The similarity between the node and community is used to measure the degree of the connection between nodes and adjacent communities. Where $ \left| {T_{{\left( {v_{i} } \right)}} \cap C_{j} } \right| $ represents the number of common nodes, $ \left| {T_{{\left( {v_{i} } \right)}} \; \cup \;C_{j} } \right| $ denotes the number of all neighbors between node $ v_{i} $ and community $ C_{j} $.

Definition 4: Node Importance.

$$ {\text{important}}\left( {v_{i} } \right) = argmax\,\left\{ {S\left( {v_{i} ,C_{j} } \right)\updelta\left( {v_{i} ,C_{j} } \right)} \right\} $$

(4)

Where $ \updelta\left( {v_{i} ,C_{j} } \right) $ is the Kronecker function, if $ v_{i} $ is identical to $ C_{j} $, $ \updelta\left( {v_{i} ,C_{j} } \right) $ equals to 1, otherwise equals to 0. When the node importance is bigger, the influence to others is larger. The label of node spreads more easily.

In the process of updating labels, the Jaccard similarity of adjacent nodes is firstly calculated according to formula (2). Based on the similarity descending sort, node labels are updated in order and the randomness is avoided. After several iterations, the node is updated when there are multiple adjacent label collections. The similarity between adjacent label collection is calculated according to formula (3). It represents the tightness of the association between label nodes and adjacent label sets. A higher tightness indicates that the node label is more important for the adjacent label sets. The probability is greater to be the label of the node updated. The most important label set is selected to update the node label by the formula (4) to avoid the “reverse flow” phenomenon in the process of label propagation. The formula of node label updated is as follows:

$$ {\text{LabelNew}}\left( {v_{i} } \right) = { \arg }\,\mathop {\hbox{max} }\limits_{l} \left\{ {important\left( {v_{i} } \right)} \right\} $$

(5)

Where $ l $ is the adjacent label collection of the node.

Algorithm Description.

The steps of the algorithm for community detection are as follows:

Input: Complex network $ {\text{G}} = \left( {{\text{V}},{\text{E}}} \right) $, set the maximum number of iterations $ t = maxIter $. Node $ v_{i} $ has n neighbors. $ {\text{L}}v_{i\left( t \right)} $ is the label of node $ v_{i} $ after the $ t^{th} $ iteration.

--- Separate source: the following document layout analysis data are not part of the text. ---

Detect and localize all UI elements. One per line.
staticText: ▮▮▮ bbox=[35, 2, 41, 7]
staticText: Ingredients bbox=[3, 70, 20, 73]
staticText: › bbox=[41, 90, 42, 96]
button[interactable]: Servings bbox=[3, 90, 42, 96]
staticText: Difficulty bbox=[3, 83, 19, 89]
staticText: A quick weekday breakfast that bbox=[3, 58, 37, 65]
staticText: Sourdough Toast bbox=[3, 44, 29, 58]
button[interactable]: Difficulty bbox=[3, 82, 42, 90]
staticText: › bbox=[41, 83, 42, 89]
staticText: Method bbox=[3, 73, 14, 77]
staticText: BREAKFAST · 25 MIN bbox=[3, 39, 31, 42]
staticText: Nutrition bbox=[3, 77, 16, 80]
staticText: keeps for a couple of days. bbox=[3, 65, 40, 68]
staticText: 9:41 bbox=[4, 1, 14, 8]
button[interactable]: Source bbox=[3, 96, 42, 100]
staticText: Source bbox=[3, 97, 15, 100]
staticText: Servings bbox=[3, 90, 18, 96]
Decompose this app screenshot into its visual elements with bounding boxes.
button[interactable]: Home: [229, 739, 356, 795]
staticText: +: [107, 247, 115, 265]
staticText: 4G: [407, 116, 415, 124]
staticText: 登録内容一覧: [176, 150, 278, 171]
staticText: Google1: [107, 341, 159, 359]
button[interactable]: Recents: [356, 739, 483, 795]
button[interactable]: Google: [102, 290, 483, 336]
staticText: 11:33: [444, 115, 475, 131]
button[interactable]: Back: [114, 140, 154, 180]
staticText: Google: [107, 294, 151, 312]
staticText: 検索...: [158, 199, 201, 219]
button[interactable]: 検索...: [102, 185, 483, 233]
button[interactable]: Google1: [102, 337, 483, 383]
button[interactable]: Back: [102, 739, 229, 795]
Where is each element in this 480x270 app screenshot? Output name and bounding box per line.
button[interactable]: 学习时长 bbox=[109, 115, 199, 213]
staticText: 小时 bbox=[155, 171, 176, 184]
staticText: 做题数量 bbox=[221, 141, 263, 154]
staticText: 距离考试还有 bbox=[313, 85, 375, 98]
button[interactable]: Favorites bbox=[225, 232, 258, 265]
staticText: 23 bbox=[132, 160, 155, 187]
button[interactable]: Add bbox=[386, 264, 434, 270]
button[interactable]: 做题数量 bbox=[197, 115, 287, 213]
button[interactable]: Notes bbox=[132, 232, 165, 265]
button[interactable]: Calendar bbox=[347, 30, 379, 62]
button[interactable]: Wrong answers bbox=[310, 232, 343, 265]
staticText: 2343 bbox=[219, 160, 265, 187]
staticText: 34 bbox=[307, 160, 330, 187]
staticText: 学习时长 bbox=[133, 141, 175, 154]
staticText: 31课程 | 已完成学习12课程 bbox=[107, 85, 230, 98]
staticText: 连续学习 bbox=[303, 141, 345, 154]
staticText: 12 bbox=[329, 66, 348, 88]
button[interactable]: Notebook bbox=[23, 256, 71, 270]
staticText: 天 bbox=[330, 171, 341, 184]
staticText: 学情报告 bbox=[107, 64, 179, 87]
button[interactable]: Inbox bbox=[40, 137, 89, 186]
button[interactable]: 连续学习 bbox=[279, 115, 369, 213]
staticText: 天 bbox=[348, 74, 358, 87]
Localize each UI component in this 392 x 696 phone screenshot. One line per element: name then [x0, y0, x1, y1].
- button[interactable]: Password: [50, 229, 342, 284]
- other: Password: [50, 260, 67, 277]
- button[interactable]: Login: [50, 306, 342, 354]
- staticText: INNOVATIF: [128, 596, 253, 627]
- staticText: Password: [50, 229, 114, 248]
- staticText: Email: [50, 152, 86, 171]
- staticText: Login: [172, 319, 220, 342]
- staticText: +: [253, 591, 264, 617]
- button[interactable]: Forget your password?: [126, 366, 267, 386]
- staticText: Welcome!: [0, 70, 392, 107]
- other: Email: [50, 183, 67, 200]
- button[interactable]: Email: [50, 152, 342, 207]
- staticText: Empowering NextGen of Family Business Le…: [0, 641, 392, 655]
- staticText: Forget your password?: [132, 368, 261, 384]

Output: $ {\text{SetC}} = \left\{ {C_{1} ,C_{2} , \ldots ,C_{k} } \right\} $, where k represents the number of communities.

1.
The label of each node $ {\text{v}}\,{ \in }\,{\text{V}} $ is initialized. Each node is assigned a unique label. The iteration time is initialized, $ {\text{t}} = 1 $.
2.
The similarity between the label nodes is calculated by formula (2). According to the similarity from high to low sort, an ordered list $ V^{{\prime }} = \left\{ {v_{1} ,v_{2} , \ldots ,v_{n} } \right\} $ is generated.
3.
According to the ordered list $ V^{{\prime }} $, the label of node is updated. According to formula (3), the node is updated to the most important label.
4.
If iteration $ t = maxIter $ and $ {\text{L}}v_{i\left( t \right)} $ no longer changes, the nodes with the same label are grouped into same community. If $ {\text{t}} = {\text{t}} + 1 $, return to step 3.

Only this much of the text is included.